Recent years have seen a growing trend of hospitals turning against competing hospitals through antitrust lawsuits to address their financial losses suffered in a highly competitive market. These plaintiff hospitals are challenging the legality of exclusive contracts competing hospitals have with independent physician associations ("IPAs") and/or managed care organizations ("MCOs"). Unlike the more typical antitrust complaint in the health care context, in which a physician or group of physicians has challenged practices excluding them from providing care at a hospital or payer network, these plaintiff hospitals argue that their competitor’s exclusive contracting practices have squeezed them out of a significant portion of managed care contracts that bring critical patient volume,especially with regard to private-pay patients.

Examples of these types of cases include St. Luke’s Hospital v. California Pacific Medical Center, et al., (California Superior Court; complaint filed January 14,1999) (case settled in October 2000), Wuesthoff Health Systems v. Health First (Florida Circuit Court; complaint filed July 1999) (case settled December 2000), and Rocky Mountain Medical Center v. St. Mark’s Hospital (Utah District Court; complaint filed August 22,2000) (Rocky Mountain lost a motion for a preliminary injunction in October 2000). Some plaintiff hospitals also have charged their competitors with illegal tying arrangements — using their strength in a particular service to force health plans to contract for all services to the exclusion of other hospitals. Such was the allegation in St. Joseph’s Hospital of Atlanta v. Northside Hospital, Inc. (Georgia Superior Court; complaint filed May 9,2000) (Northside’s motion to dismiss was denied in January 2001). This trend of hospital v. hospital litigation may be troublesome because these cases are surviving dispositive motions.

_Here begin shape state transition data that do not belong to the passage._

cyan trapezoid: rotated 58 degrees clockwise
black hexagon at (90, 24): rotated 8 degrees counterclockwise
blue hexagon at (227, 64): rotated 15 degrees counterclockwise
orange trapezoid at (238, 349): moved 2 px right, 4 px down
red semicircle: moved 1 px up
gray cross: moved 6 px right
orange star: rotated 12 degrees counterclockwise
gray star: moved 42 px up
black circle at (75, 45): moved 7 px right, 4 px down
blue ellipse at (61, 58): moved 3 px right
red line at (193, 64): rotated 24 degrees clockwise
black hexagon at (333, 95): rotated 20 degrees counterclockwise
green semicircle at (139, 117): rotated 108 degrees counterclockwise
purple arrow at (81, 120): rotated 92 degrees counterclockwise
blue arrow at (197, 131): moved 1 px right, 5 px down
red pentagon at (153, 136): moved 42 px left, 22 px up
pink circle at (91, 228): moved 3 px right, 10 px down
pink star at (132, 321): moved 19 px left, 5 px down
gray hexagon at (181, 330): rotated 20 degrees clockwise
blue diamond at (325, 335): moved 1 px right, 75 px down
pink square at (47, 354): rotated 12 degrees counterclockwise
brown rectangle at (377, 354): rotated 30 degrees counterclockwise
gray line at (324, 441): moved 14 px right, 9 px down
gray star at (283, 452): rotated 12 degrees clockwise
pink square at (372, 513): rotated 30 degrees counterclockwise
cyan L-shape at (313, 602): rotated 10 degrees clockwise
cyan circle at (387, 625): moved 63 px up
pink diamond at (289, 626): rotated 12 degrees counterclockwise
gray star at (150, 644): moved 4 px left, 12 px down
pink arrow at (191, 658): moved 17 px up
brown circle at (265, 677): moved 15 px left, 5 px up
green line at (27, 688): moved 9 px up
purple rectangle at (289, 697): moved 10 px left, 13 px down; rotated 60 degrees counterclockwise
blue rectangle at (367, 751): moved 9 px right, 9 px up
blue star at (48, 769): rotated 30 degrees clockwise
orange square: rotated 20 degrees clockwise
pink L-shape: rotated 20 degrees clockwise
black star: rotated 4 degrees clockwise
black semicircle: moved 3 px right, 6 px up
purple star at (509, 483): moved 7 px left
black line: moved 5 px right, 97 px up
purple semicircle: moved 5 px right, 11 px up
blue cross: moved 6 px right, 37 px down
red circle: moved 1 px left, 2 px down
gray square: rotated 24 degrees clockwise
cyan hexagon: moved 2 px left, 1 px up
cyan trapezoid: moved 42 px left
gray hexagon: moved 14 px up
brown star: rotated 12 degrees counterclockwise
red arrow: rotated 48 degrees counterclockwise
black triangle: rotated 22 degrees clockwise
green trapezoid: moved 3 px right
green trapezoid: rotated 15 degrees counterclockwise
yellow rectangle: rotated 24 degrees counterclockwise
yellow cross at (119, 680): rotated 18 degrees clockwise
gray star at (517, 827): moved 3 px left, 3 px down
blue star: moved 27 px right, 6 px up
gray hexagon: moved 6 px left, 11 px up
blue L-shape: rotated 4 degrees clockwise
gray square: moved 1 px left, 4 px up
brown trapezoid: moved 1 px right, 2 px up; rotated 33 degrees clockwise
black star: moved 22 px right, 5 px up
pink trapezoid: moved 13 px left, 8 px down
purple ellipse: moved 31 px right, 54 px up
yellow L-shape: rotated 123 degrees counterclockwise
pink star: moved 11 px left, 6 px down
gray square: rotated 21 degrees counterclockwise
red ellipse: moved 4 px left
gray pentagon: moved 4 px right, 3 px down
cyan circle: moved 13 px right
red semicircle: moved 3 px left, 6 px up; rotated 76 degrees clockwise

The challenged exclusive contracts between hospitals and IPAs or MCOs, sometimes cast as group boycotts by plaintiff hospitals as in Rocky Mountain Medical Center v. St. Mark’s Hospital often are considered to be exclusive dealing arrangements, a type of vertical non-price restraint of trade that may be challenged under Section 1 of the Sherman Act,15 U.S.C.§ 1, or state law equivalent. (In many cases, tying arrangements involve an analysis similar to exclusive dealing arrangements.) Section 1 prohibits unreasonable contracts,combinations, or conspiracies in restraint of trade. Agreements between separate economic actors that have the effect of substantially and unreasonably reducing competition in a particular market may violate Section 1.

Legal Standard

Courts look at agreements in restraint of trade under one of two methods of analysis depending on the nature of the agreement: (1) the per se rule, or (2) the rule of reason. Some practices, such as price-fixing among direct competitors, are so offensive that they are deemed per se illegal and are condemned without further analysis by the courts. On the other hand, conduct that does not injure competition on its face, such as agreements on non-price terms of dealing among suppliers and their customers ("vertical non- price restraints"), requires a more detailed analysis under a standard called the rule of reason.

Rule of Reason Standard. Courts recognize that vertical non-price restraints, including exclusive dealing arrangements, have the potential for procompetitive effects and, therefore, have analyzed them under a rule of reason standard. The essential inquiry under a rule of reason analysis is how the challenged conduct affects competition in a relevant market. If the court finds that the restraint is reasonably necessary to achieve procompetitive effects, those benefits are balanced against the anticompetitive effects to determine the net effect on competition. The rule of reason is the most common mode of analysis in Section 1 cases.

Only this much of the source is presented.